Laurie is right you cannot flashback or forward until you establish a time in which to do so. Dan M is right. Screenwriting is not rocket science.

Dan MaxXx

Laurie posted sound advice to Writers. Take it as notes. Defensive Writers don't come back to rooms.

Kevin Little

Thanks Jean-Marie and Laurie for your replies, very helpful clarification and great examples!

Jennifer Winter

I'm a fairly new writer. I've just finished a pilot for a series with an opening sequence that is a 'flash forward' (i.e. scene 2 starts with "Two Weeks Earlier"). In this teaser, a shot is fired, but the shooter/victim is not revealed (until the scene rolls around again in the fourth act). I've obviously used this as a means of providing an effective hook. Are you saying readers won't continue beyond the teaser because I have employed this technique, and I'm shooting myself in the foot for using it?

Al Hibbert

Jenny- most of the arguments, I mean discussions on this site are about flash 'backs'. If your story works, I wouldn't let anybody talk you out of it who hasn't read it, if you think it's right,

Doug Nelson

The screenwriter's tool box contains all sorts of tools; Flashback, Montage, V.O., O.C., MOS, Fade in/out and many others. What separates the craftsmen from the hacks is how the writer uses them. It's like any trade/profession; the auto mechanic, the carpenter, the dentist, the brain surgeon all have different tools. It's up to you the writer to figure out how to use the tools available to create the best possible story. Use what works.

Regina Lee

Hi Jenny, based on your post, it seems that your opening scene takes place in the Present Day. For example, today is June 11. That is present day. Then Scene 2 might be a Flashback to 2 weeks earlier (May 28), or Scene 2 might not be termed a "Flashback" at all.
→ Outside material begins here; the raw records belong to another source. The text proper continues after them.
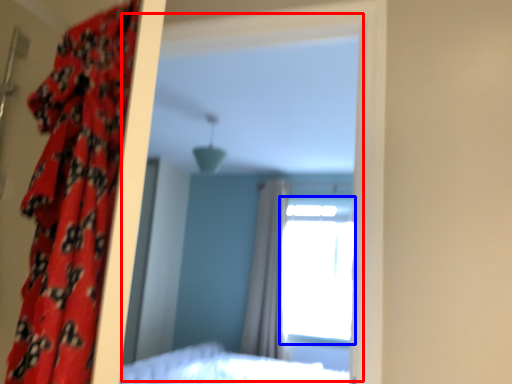 Question: Which object appears farthest to the camera in this image, mirror (highlighted by a red box) or window (highlighted by a blue box)?

Choices:
 (A) mirror
 (B) window

Answer: (B) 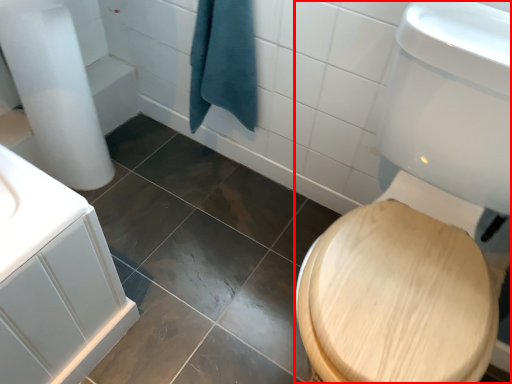 Question: From the image, what is the correct spatial relationship of toilet bowl (annotated by the red box) in relation to bath towel?

Choices:
 (A) right
 (B) left

Answer: (A) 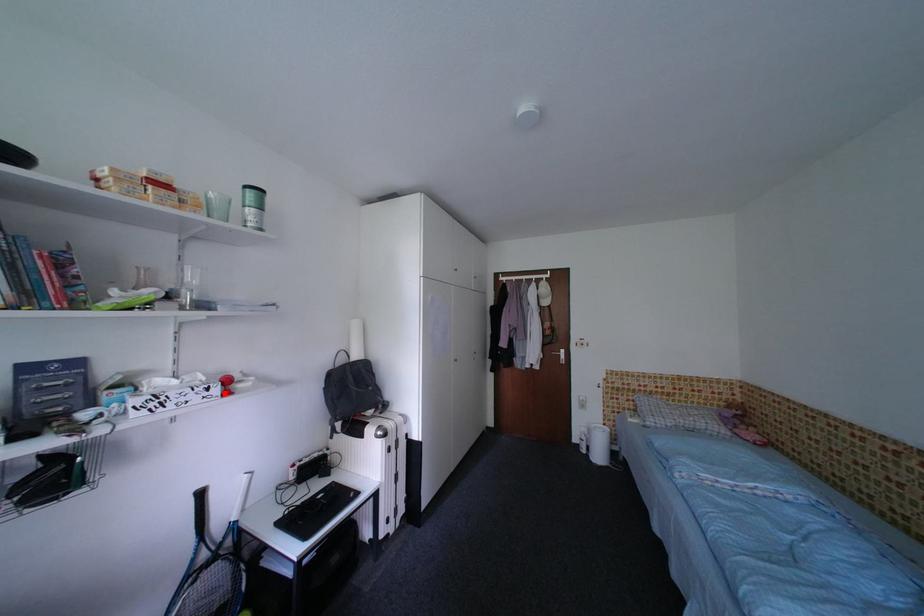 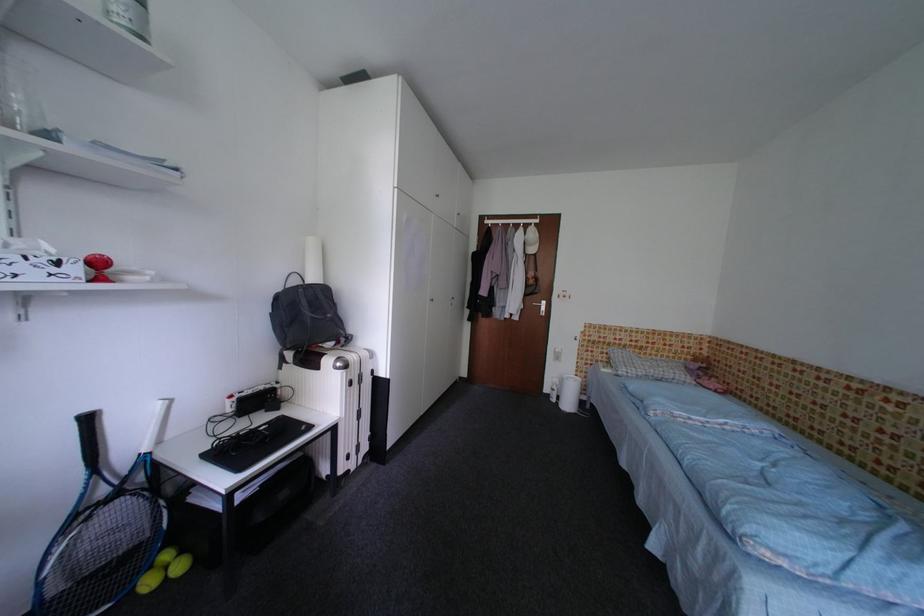 Where in the second image is the point corresponding to the highlighted location from the first image?

(83, 272) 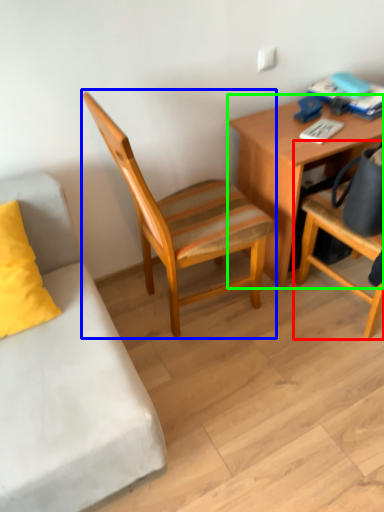 Question: Which object is the closest to the chair (highlighted by a red box)? Choose among these: chair (highlighted by a blue box) or desk (highlighted by a green box).

Choices:
 (A) chair
 (B) desk

Answer: (B) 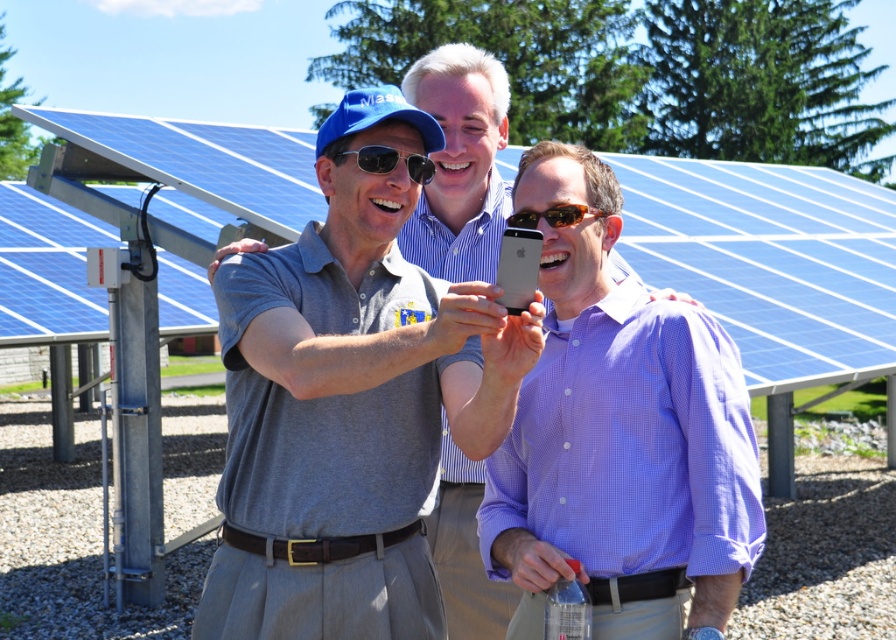 Is the position of matte gray shirt at center less distant than that of matte black sunglasses at center?

No, it is not.

Does matte gray shirt at center lie behind matte black sunglasses at center?

Yes, it is.

Which is in front, point (655, 292) or point (429, 164)?

Point (429, 164)

Image resolution: width=896 pixels, height=640 pixels. Identify the location of matte gray shirt at center. (459, 163).

Is purple checkered shirt at center to the left of matte gray shirt at center from the viewer's perspective?

Incorrect, purple checkered shirt at center is not on the left side of matte gray shirt at center.

What do you see at coordinates (619, 438) in the screenshot? I see `purple checkered shirt at center` at bounding box center [619, 438].

Who is more distant from viewer, (718,532) or (429,92)?

Positioned behind is point (429,92).

Identify the location of purple checkered shirt at center. This screenshot has width=896, height=640. (619, 438).

Can you confirm if purple checkered shirt at center is positioned below matte black sunglasses at center?

Correct, purple checkered shirt at center is located below matte black sunglasses at center.

Which of these two, purple checkered shirt at center or matte black sunglasses at center, stands taller?

purple checkered shirt at center is taller.

Is point (638, 497) closer to camera compared to point (372, 170)?

That is True.

You are a GUI agent. You are given a task and a screenshot of the screen. Output one action in this format:
    pyautogui.click(x=<x>, y=<y>)
    Task: Click on the purple checkered shirt at center
    This screenshot has width=896, height=640.
    Given the screenshot: What is the action you would take?
    pyautogui.click(x=619, y=438) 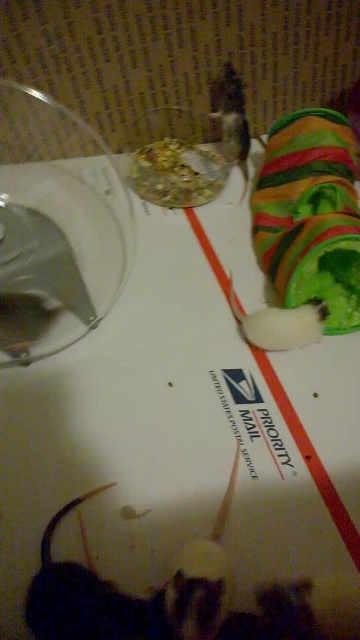 Question: Which of the following is the closest to the observer?

Choices:
 (A) shiny metallic food at center
 (B) white paper at center

Answer: (B)

Question: Does shiny metallic food at center have a smaller size compared to white paper at center?

Choices:
 (A) no
 (B) yes

Answer: (B)

Question: Is shiny metallic food at center positioned at the back of white paper at center?

Choices:
 (A) yes
 (B) no

Answer: (A)

Question: Which object appears closest to the camera in this image?

Choices:
 (A) shiny metallic food at center
 (B) white paper at center

Answer: (B)

Question: Can you confirm if shiny metallic food at center is wider than white paper at center?

Choices:
 (A) yes
 (B) no

Answer: (B)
You may simply be using non-linear storytelling in which you jump in time non-linearly. Terminology might be the confusion in this case, Jenny. Break a leg!

Laurie Ashbourne

Not at all, Jenny. If you read through the thread you will see that is not the advice given. Breaking Bad is a great example of a pilot that does exactly what you are describing very effectively. The key is effectiveness. AND to not to label the first scene as a Flash forward.